Return the records that follow unaltered. Omit every picture.

□ □ □ □

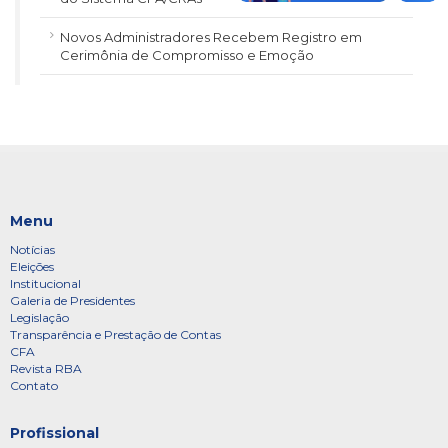
Novos Administradores Recebem Registro em
Cerimônia de Compromisso e Emoção
Menu
Notícias
Eleições
Institucional
Galeria de Presidentes
Legislação
Transparência e Prestação de Contas
CFA
Revista RBA
Contato
Profissional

□ □ □ □

Output below:
Novos Administradores Recebem Registro em
Cerimônia de Compromisso e Emoção
Menu
Notícias
Eleições
Institucional
Galeria de Presidentes
Legislação
Transparência e Prestação de Contas
CFA
Revista RBA
Contato
Profissional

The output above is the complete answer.